As is the definite gap in SES. Going to our summer school placement the first day was 50 minutes of rundown downtowns with 20 storefronts and 2 occupied and more fields than I care to ever remember. I am not sure what I thought our classroom would look like but I was shocked at what its state was upon walking in. No whiteboard, only chalkboards. No chalk for the first few days. Then we took our kids to lunch. Half of their apples are rotting on the inside and their milk is expired. But they are great. Not all of time of course, but they are so sweet and I am so sad to be leaving them in 2 weeks.
They say the greatest things, too. One girl was horrified that I had never been to Greenwood, a town about 20 minutes from theirs where they have to go to grocery shop since it is the closest WalMart. She actually stared at me and said, “Ms. Feldscher, you ain’t been to Greenwood? You need to get out!!” How can you not just love them? Well she then wrote on her survey this week when asked if there was anything else she would like to add that, “Sometimes they (the teachers) make me upset by saying that I be rolling my eyes but I don’t be. I don’t even know how to roll my eyes.” She rolls her eyes to the back of her head! Needless to say we had a talk that day about what rolling your eyes looks like. Hasn’t been a problem since. Lesson 1: explain and model to the children their unacceptable behavior. They don’t know it is disrespectful.

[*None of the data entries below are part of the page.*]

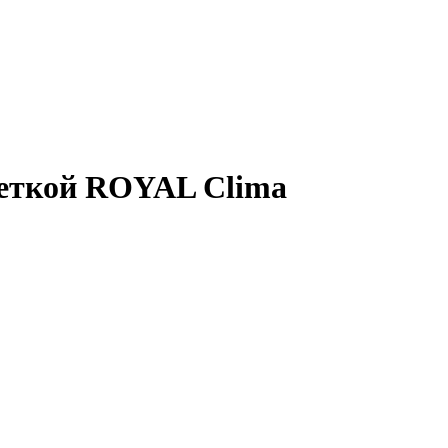
веткой ROYAL Clima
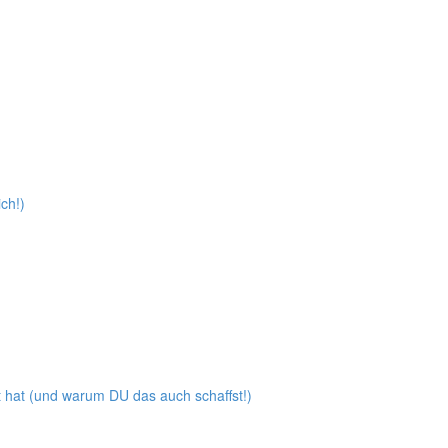
ch!)
 hat (und warum DU das auch schaffst!)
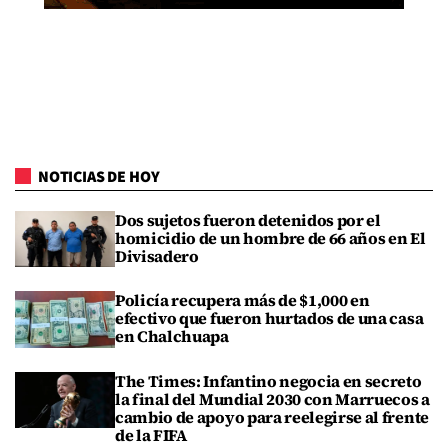
NOTICIAS DE HOY
Dos sujetos fueron detenidos por el
homicidio de un hombre de 66 años en El
Divisadero
Policía recupera más de $1,000 en
efectivo que fueron hurtados de una casa
en Chalchuapa
The Times: Infantino negocia en secreto
la final del Mundial 2030 con Marruecos a
cambio de apoyo para reelegirse al frente
de la FIFA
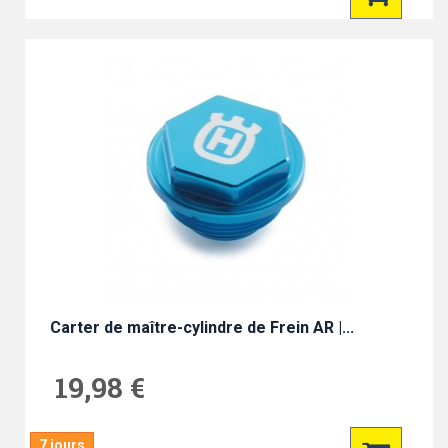
Carter de maître-cylindre de Frein AR |...
19,98 €
7 jours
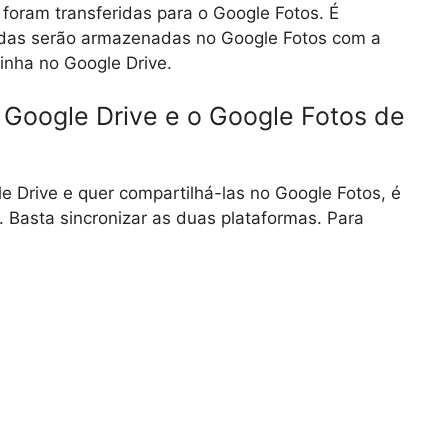
 foram transferidas para o Google Fotos. É
ridas serão armazenadas no Google Fotos com a
nha no Google Drive.
 Google Drive e o Google Fotos de
e Drive e quer compartilhá-las no Google Fotos, é
a. Basta sincronizar as duas plataformas. Para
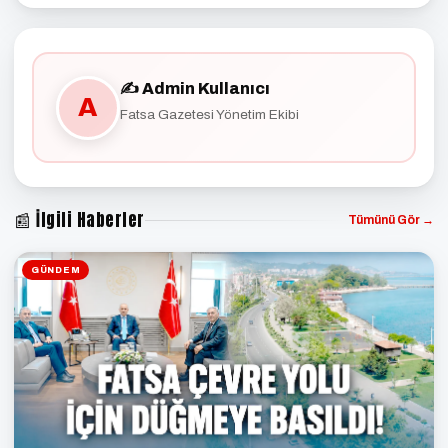
✍️ Admin Kullanıcı
A
Fatsa Gazetesi Yönetim Ekibi
📰 İlgili Haberler
Tümünü Gör →
GÜNDEM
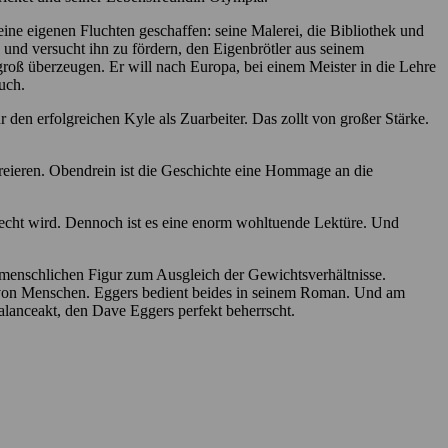
seine eigenen Fluchten geschaffen: seine Malerei, die Bibliothek und
 und versucht ihn zu fördern, den Eigenbrötler aus seinem
 groß überzeugen. Er will nach Europa, bei einem Meister in die Lehre
uch.
r den erfolgreichen Kyle als Zuarbeiter. Das zollt von großer Stärke.
kreieren. Obendrein ist die Geschichte eine Hommage an die
echt wird. Dennoch ist es eine enorm wohltuende Lektüre. Und
r menschlichen Figur zum Ausgleich der Gewichtsverhältnisse.
t von Menschen. Eggers bedient beides in seinem Roman. Und am
alanceakt, den Dave Eggers perfekt beherrscht.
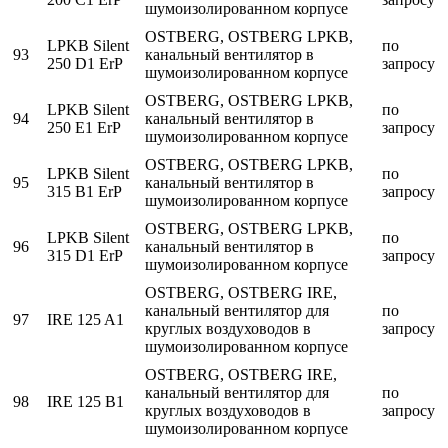
шумоизолированном корпусе
OSTBERG, OSTBERG LPKB,
LPKB Silent
по
93
канальный вентилятор в
250 D1 ErP
запросу
шумоизолированном корпусе
OSTBERG, OSTBERG LPKB,
LPKB Silent
по
94
канальный вентилятор в
250 E1 ErP
запросу
шумоизолированном корпусе
OSTBERG, OSTBERG LPKB,
LPKB Silent
по
95
канальный вентилятор в
315 B1 ErP
запросу
шумоизолированном корпусе
OSTBERG, OSTBERG LPKB,
LPKB Silent
по
96
канальный вентилятор в
315 D1 ErP
запросу
шумоизолированном корпусе
OSTBERG, OSTBERG IRE,
канальный вентилятор для
по
97
IRE 125 A1
круглых воздуховодов в
запросу
шумоизолированном корпусе
OSTBERG, OSTBERG IRE,
канальный вентилятор для
по
98
IRE 125 B1
круглых воздуховодов в
запросу
шумоизолированном корпусе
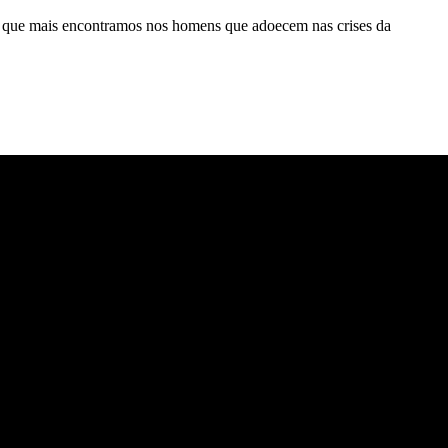
esa que mais encontramos nos homens que adoecem nas crises da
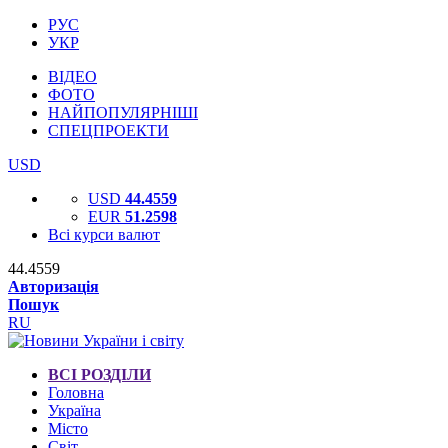
РУС
УКР
ВІДЕО
ФОТО
НАЙПОПУЛЯРНІШІ
СПЕЦПРОЕКТИ
USD
USD
44.4559
EUR
51.2598
Всі курси валют
44.4559
Авторизація
Пошук
RU
ВСІ РОЗДІЛИ
Головна
Україна
Місто
Світ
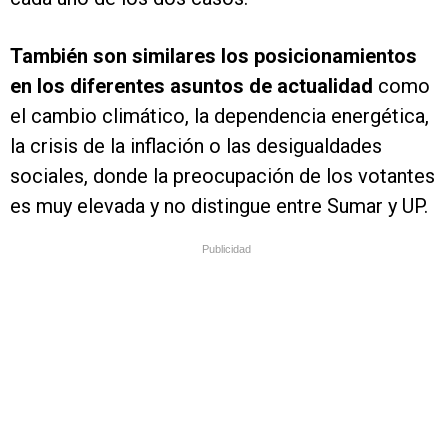
También son similares los posicionamientos
en los diferentes asuntos de actualidad
como
el cambio climático, la dependencia energética,
la crisis de la inflación o las desigualdades
sociales, donde la preocupación de los votantes
es muy elevada y no distingue entre Sumar y UP.
Publicidad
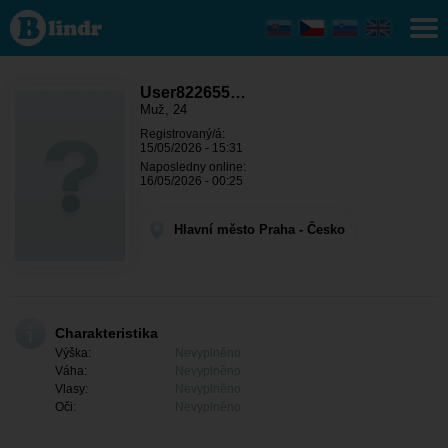
User822655009
- On hledá
někoho Hlavní
město Praha -
Praha
User822655…
Muž, 24
Registrovaný/á:
15/05/2026 - 15:31
Naposledny online:
16/05/2026 - 00:25
Hlavní město Praha - Česko
Charakteristika
Výška:
Nevyplněno
Váha:
Nevyplněno
Vlasy:
Nevyplněno
Oči:
Nevyplněno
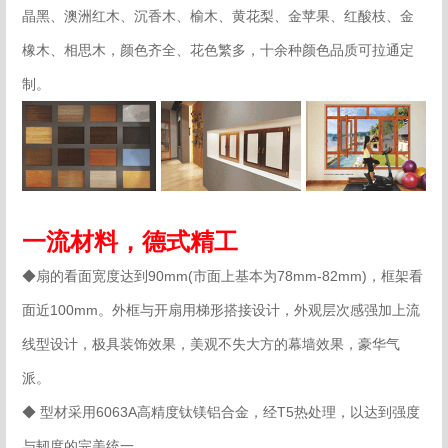
晶黑、澳洲红木、沉香木、榆木、黄花梨、金苹果、红酸枝、金
橡木、相思木，颜色齐全、花色繁多，十余种颜色品质可拉通定
制。
一流材料，德式精工
◆扇的看面宽度达到90mm(市面上基本为78mm-82mm)，框架看
面近100mm。外框与开扇用梯形搭接设计，外观层次感强加上流
线型设计，极具装饰效果，美观不失大方的幕墙效果，豪华气
派。
◆
型材采用6063A高精度钛镁铝合金，经T5热处理，以达到强度
与韧度的完美统一。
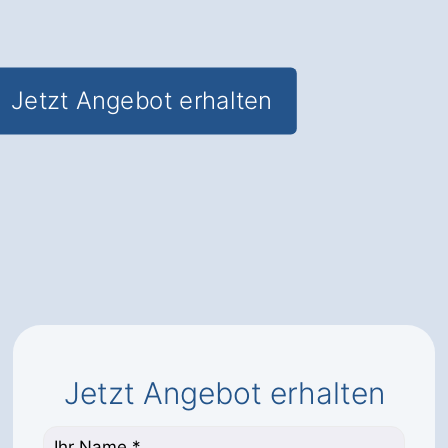
Verkaufsentscheidungen
Jetzt Angebot erhalten
Jetzt Angebot erhalten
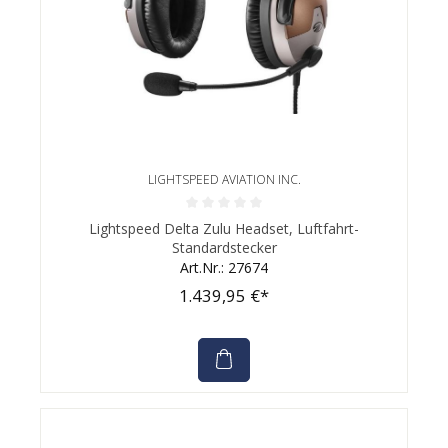
LIGHTSPEED AVIATION INC.
Durchschnittliche Bewertung von 0 von 5 Sternen
Lightspeed Delta Zulu Headset, Luftfahrt-
Standardstecker
Art.Nr.: 27674
1.439,95 €*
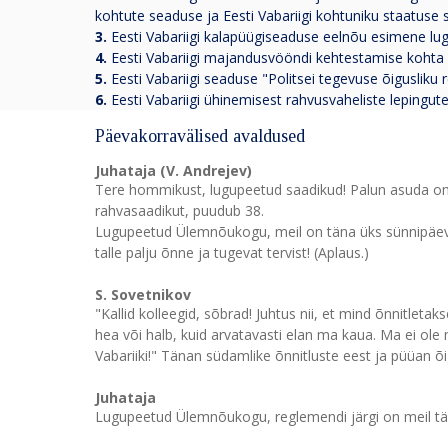
kohtute seaduse ja Eesti Vabariigi kohtuniku staatus
3.
Eesti Vabariigi kalapüügiseaduse eelnõu esimene l
4.
Eesti Vabariigi majandusvööndi kehtestamise kohta
5.
Eesti Vabariigi seaduse "Politsei tegevuse õigusli
6.
Eesti Vabariigi ühinemisest rahvusvaheliste lepingut
Päevakorravälised avaldused
Juhataja (V. Andrejev)
Tere hommikust, lugupeetud saadikud! Palun asuda om
rahvasaadikut, puudub 38.
Lugupeetud Ülemnõukogu, meil on täna üks sünnipäeva
talle palju õnne ja tugevat tervist! (Aplaus.)
S. Sovetnikov
"Kallid kolleegid, sõbrad! Juhtus nii, et mind õnnitletak
hea või halb, kuid arvatavasti elan ma kaua. Ma ei ole
Vabariiki!" Tänan südamlike õnnitluste eest ja püüan õi
Juhataja
Lugupeetud Ülemnõukogu, reglemendi järgi on meil täna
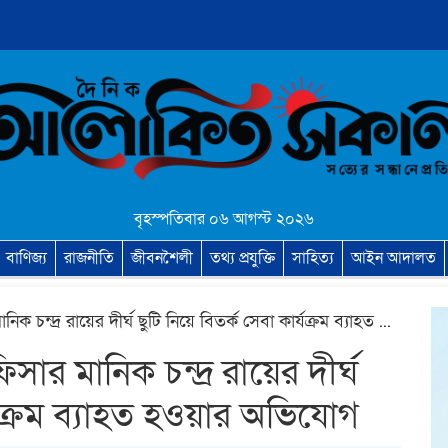
বৃহস্পতিবার ০৬ আগস্ট ২০২৬
বাণিজ্য
রাজনীতি
জীবনশৈলী
তথ্য প্রযুক্তি
সাহিত্য
আইন আদালত
সাদুল্লাপুরে সমাজসেবা অফিসার মানিক চন্দ্র রায়ের দীর্ঘ ছুটি নিয়ে বিতর্ক সেবা কার্যক্রম ব্যাহত হওয়ার অভিযোগ
সার মানিক চন্দ্র রায়ের দীর্ঘ
র্যক্রম ব্যাহত হওয়ার অভিযোগ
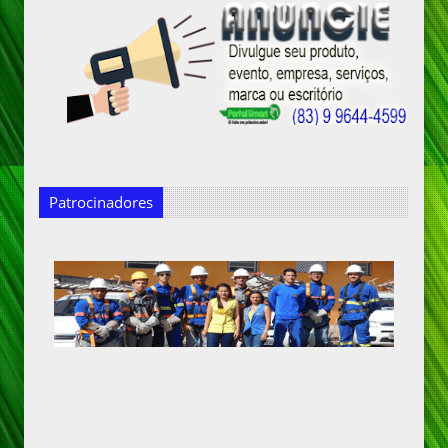
Patrocinadores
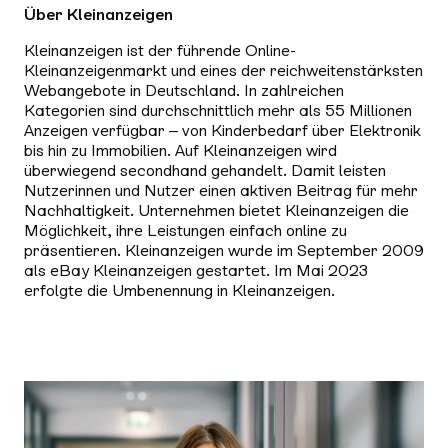
Über Kleinanzeigen
Kleinanzeigen ist der führende Online-
Kleinanzeigenmarkt und eines der reichweitenstärksten
Webangebote in Deutschland. In zahlreichen
Kategorien sind durchschnittlich mehr als 55 Millionen
Anzeigen verfügbar – von Kinderbedarf über Elektronik
bis hin zu Immobilien. Auf Kleinanzeigen wird
überwiegend secondhand gehandelt. Damit leisten
Nutzerinnen und Nutzer einen aktiven Beitrag für mehr
Nachhaltigkeit. Unternehmen bietet Kleinanzeigen die
Möglichkeit, ihre Leistungen einfach online zu
präsentieren. Kleinanzeigen wurde im September 2009
als eBay Kleinanzeigen gestartet. Im Mai 2023
erfolgte die Umbenennung in Kleinanzeigen.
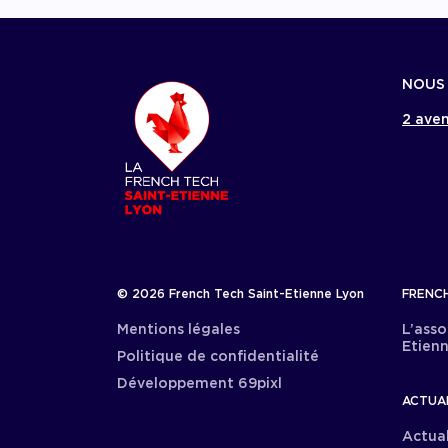
NOUS
2 aven
© 2026 French Tech Saint-Etienne Lyon
FRENCH
Mentions légales
L’asso
Etien
Politique de confidentialité
Développement 69pixl
ACTUA
Actual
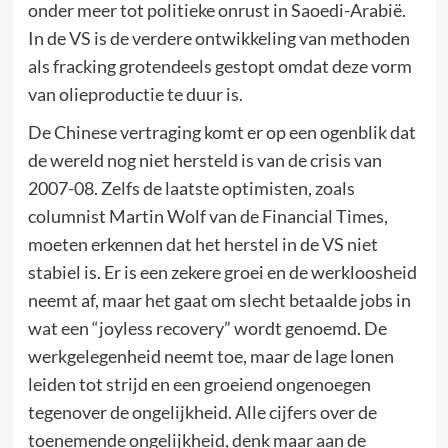
onder meer tot politieke onrust in Saoedi-Arabië.
In de VS is de verdere ontwikkeling van methoden
als fracking grotendeels gestopt omdat deze vorm
van olieproductie te duur is.
De Chinese vertraging komt er op een ogenblik dat
de wereld nog niet hersteld is van de crisis van
2007-08. Zelfs de laatste optimisten, zoals
columnist Martin Wolf van de Financial Times,
moeten erkennen dat het herstel in de VS niet
stabiel is. Er is een zekere groei en de werkloosheid
neemt af, maar het gaat om slecht betaalde jobs in
wat een “joyless recovery” wordt genoemd. De
werkgelegenheid neemt toe, maar de lage lonen
leiden tot strijd en een groeiend ongenoegen
tegenover de ongelijkheid. Alle cijfers over de
toenemende ongelijkheid, denk maar aan de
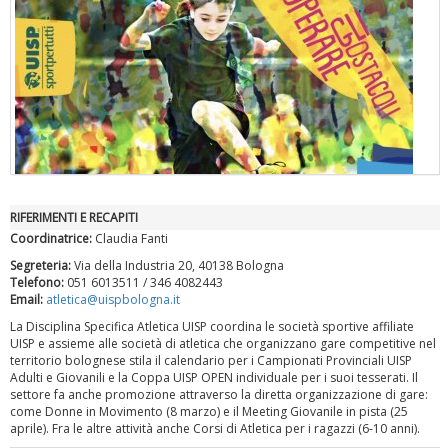
RIFERIMENTI E RECAPITI
"Superare gli ostacoli": la relazione di Tiziano Pesce al CN Uisp
Coordinatrice:
Claudia Fanti
Segreteria:
Via della Industria 20, 40138 Bologna
Telefono:
051 6013511 / 346 4082443
Email:
atletica@uispbologna.it
La Disciplina Specifica Atletica UISP coordina le società sportive affiliate
UISP e assieme alle società di atletica che organizzano gare competitive nel
territorio bolognese stila il calendario per i Campionati Provinciali UISP
Adulti e Giovanili e la Coppa UISP OPEN individuale per i suoi tesserati. Il
settore fa anche promozione attraverso la diretta organizzazione di gare:
come Donne in Movimento (8 marzo) e il Meeting Giovanile in pista (25
aprile). Fra le altre attività anche Corsi di Atletica per i ragazzi (6-10 anni).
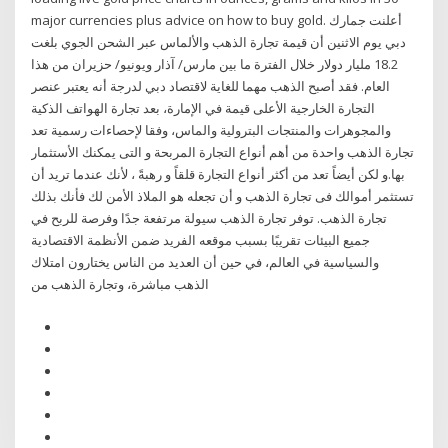
major currencies plus advice on how to buy gold. أعلنت جمارك
دبي يوم الاثنين أن قيمة تجارة الذهب والألماس عبر الشحن الجوي بلغت
18.2 مليار دولار خلال الفترة ما بين مارس/ آذار ويونيو/ حزيران من هذا
العام. فقد أصبح الذهب مهما للغاية لاقتصاد دبي لدرجة أنه يعتبر عنصر
التجارة الخارجية الأعلى قيمة في الإمارة، بعد تجارة الهواتف الذكية
والمجوهرات والمنتجات البترولية والماس، وفقا لإحصاءات رسمية تعد
تجارة الذهب واحدة من أهم أنواع التجارة المربحة و التى يمكنك الأستثمار
بها.و لكن أيضاً تعد من أكثر أنواع التجارة قلقاً و رهبةً ، لأنك عندما تريد أن
تستثمر أموالك فى تجارة الذهب و أن تجعله هو الملاذ الأمن لك فأنك بذلك
تجارة الذهب. توفر تجارة الذهب سيولة مرتفعة جدًا وفرصة للربح في
جميع البيئات تقريبًا بسبب موقعه الفريد ضمن الأنظمة الاقتصادية
والسياسية في العالم، في حين أن العديد من الناس يختارون امتلاك
الذهب مباشرة، وتجارة الذهب من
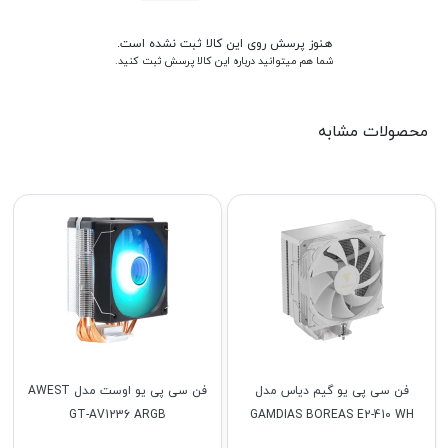
هنوز پرسش روی این کالا ثبت نشده است.
شما هم میتوانید درباره این کالا پرسش ثبت کنید.
محصولات مشابه
فن سی پی یو گیم دیاس مدل
فن سی پی یو اوست مدل AWEST
GT-AV1236 ARGB
GAMDIAS BOREAS E2-410 WH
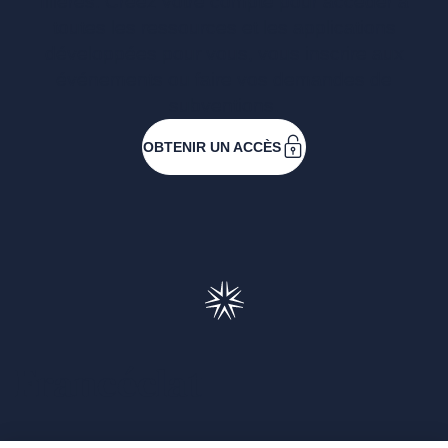
filières. Créez votre compte pour accéder à
toutes les ressources et les applications
développées pour vous, vous inscrire aux
événements ou faire vos demandes de
subventions.
OBTENIR UN ACCÈS
Francéclat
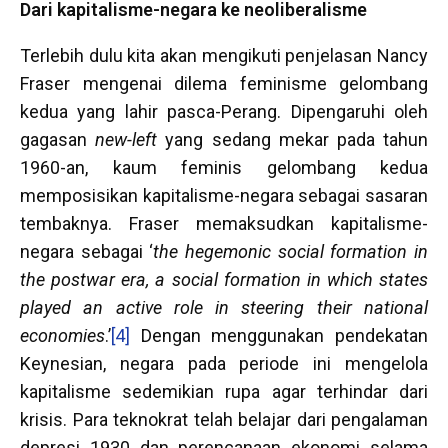
Dari kapitalisme-negara ke neoliberalisme
Terlebih dulu kita akan mengikuti penjelasan Nancy
Fraser mengenai dilema feminisme gelombang
kedua yang lahir pasca-Perang. Dipengaruhi oleh
gagasan
new-left
yang sedang mekar pada tahun
1960-an, kaum feminis gelombang kedua
memposisikan kapitalisme-negara sebagai sasaran
tembaknya. Fraser memaksudkan kapitalisme-
negara sebagai ‘
the hegemonic social formation in
the postwar era, a social formation in which states
played an active role in steering their national
economies
.’
[4]
Dengan menggunakan pendekatan
Keynesian, negara pada periode ini mengelola
kapitalisme sedemikian rupa agar terhindar dari
krisis. Para teknokrat telah belajar dari pengalaman
depresi 1930 dan perencanaan ekonomi selama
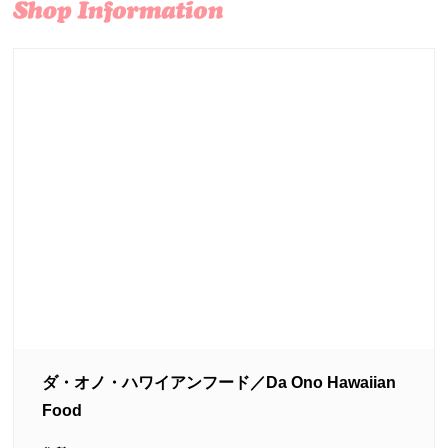
ダ・オノ・ハワイアンフード／Da Ono Hawaiian
Food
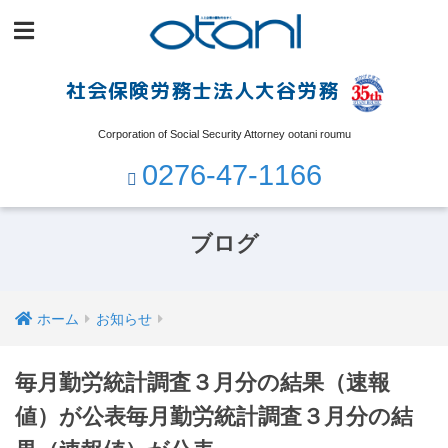
社会保険労務士法人大谷労務
Corporation of Social Security Attorney ootani roumu
0276-47-1166
ブログ
ホーム
お知らせ
毎月勤労統計調査３月分の結果（速報
値）が公表毎月勤労統計調査３月分の結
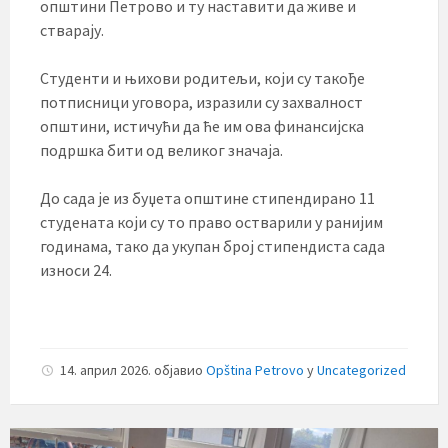
општини Петрово и ту наставити да живе и
стварају.
Студенти и њихови родитељи, који су такође
потписници уговора, изразили су захвалност
општини, истичући да ће им ова финансијска
подршка бити од великог значаја.
До сада је из буџета општине стипендирано 11
студената који су то право остварили у ранијим
годинама, тако да укупан број стипендиста сада
износи 24.
14. април 2026.
објавио
Opština Petrovo
у
Uncategorized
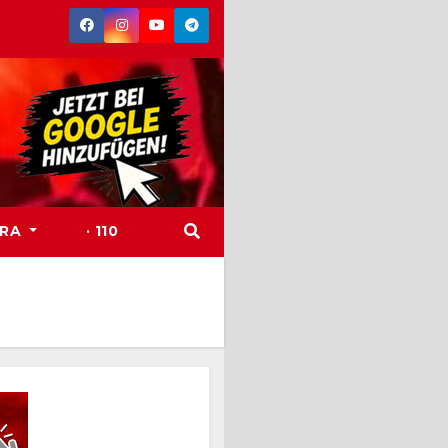
TRA
· 110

But their words aren’t always so sweet. Sometimes they are heartbreaking, like one day when I missed lunch and my stomach growled and a student told me that it’s OK, you get used to being hungry after a while. Or when your student can physically not handle sitting still and falls out of his seat constantly but has no support and is screamed at until he sits. Or when a student is so frustrated by his inability to add 2 odd single digit numbers together because he has never learned the word odd that he is both in tears and trying to punch someone out of shear frustration. Until you take him into the hall, talk to him and ask where he is going to college and his response is Michigan State. Lesson 2: As much as TFA pushes you to collect data from your students about academic growth remember that it is your purpose to make a meaningful connection to keep these kids in school so that you can keep your promise and attend their graduation from Michigan State. (I’m always down for an EL trip!!)
So while some horror stories have been true, I have at minimum 3 lesson plans due everyday and I have to get up at 5 am, usually after going to bed at midnight, many have not. I have not cried because my kids are so terrible (at least not in front of them) but I have cried with them (secretly) at their frustrations because it isn’t fair that they aren’t getting what they need just because they were born somewhere different. They deserve to know that they can go to college. Not even just going, but knowing that they can because that is new news to many of my students. When you have that one little victory that you know will never leave you, through tears hearing that your student wants to go to MSU because somehow in a week and a half you have made that connection makes all the other stuff worth it.